__About this exercise__
Look for the word "Ihrer" in the data below, and copy every line that holds it.

____ Raw data

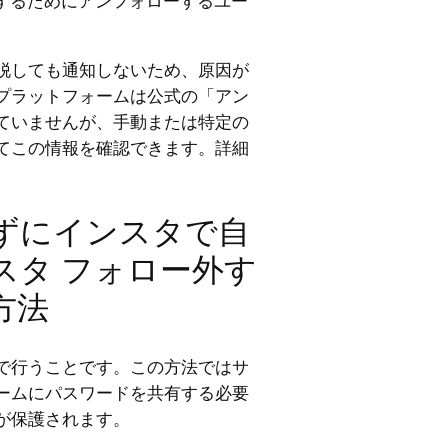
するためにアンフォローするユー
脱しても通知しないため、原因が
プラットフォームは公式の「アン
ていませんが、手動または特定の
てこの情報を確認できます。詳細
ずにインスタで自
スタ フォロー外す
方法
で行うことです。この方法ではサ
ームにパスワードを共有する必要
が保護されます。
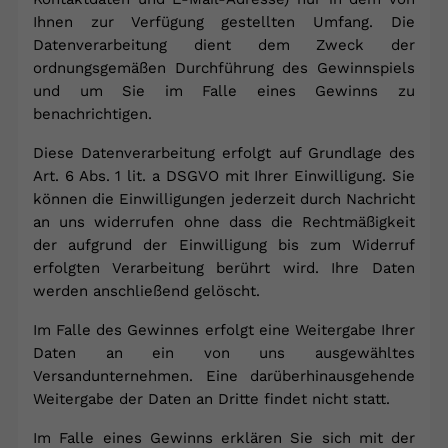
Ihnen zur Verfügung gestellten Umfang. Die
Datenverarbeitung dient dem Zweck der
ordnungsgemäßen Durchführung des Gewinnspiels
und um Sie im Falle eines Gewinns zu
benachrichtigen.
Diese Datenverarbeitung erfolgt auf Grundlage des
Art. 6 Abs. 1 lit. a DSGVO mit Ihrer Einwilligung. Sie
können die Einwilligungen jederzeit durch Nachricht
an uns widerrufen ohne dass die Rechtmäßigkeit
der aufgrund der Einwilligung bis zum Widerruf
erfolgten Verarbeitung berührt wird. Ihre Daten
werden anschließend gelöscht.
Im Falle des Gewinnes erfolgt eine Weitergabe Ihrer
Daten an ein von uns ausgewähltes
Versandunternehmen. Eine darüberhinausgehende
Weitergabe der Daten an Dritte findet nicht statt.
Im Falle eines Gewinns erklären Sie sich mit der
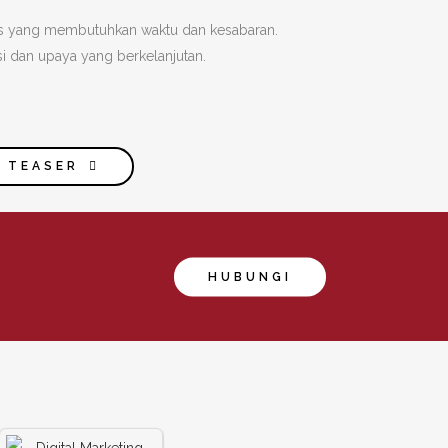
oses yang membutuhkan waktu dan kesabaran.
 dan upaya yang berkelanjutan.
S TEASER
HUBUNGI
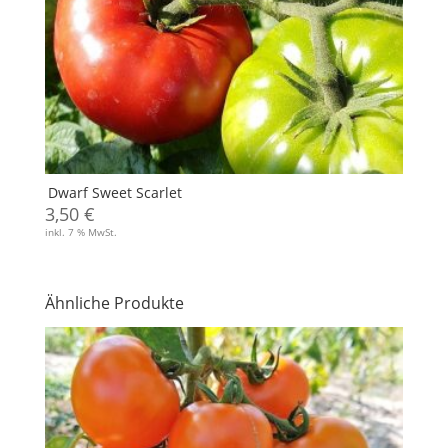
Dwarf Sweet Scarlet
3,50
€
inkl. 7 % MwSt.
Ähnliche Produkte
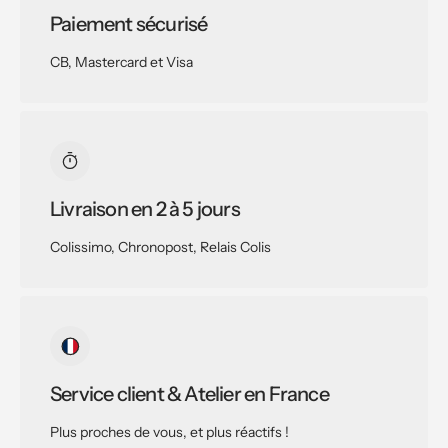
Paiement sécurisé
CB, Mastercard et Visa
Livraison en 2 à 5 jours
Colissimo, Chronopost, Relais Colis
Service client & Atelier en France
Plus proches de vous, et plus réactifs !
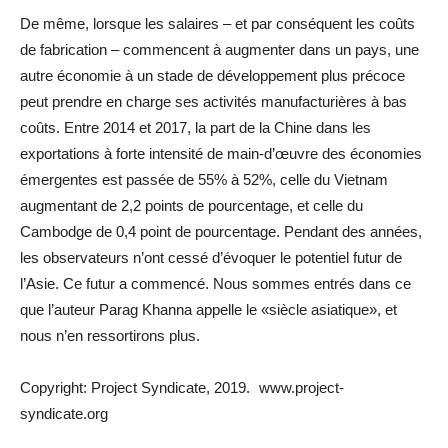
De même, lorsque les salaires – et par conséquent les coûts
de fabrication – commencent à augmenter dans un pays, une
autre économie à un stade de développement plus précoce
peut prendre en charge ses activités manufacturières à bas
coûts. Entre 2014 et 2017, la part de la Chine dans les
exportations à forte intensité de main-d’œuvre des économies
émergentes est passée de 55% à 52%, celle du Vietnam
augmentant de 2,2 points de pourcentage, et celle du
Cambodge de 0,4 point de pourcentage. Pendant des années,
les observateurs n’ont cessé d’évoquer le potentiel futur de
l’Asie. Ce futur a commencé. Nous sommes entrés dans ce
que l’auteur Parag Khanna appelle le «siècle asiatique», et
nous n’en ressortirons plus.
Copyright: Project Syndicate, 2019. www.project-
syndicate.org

________

__Task output__
Art. 6 Abs. 1 lit. a DSGVO mit Ihrer Einwilligung. Sie
Im Falle des Gewinnes erfolgt eine Weitergabe Ihrer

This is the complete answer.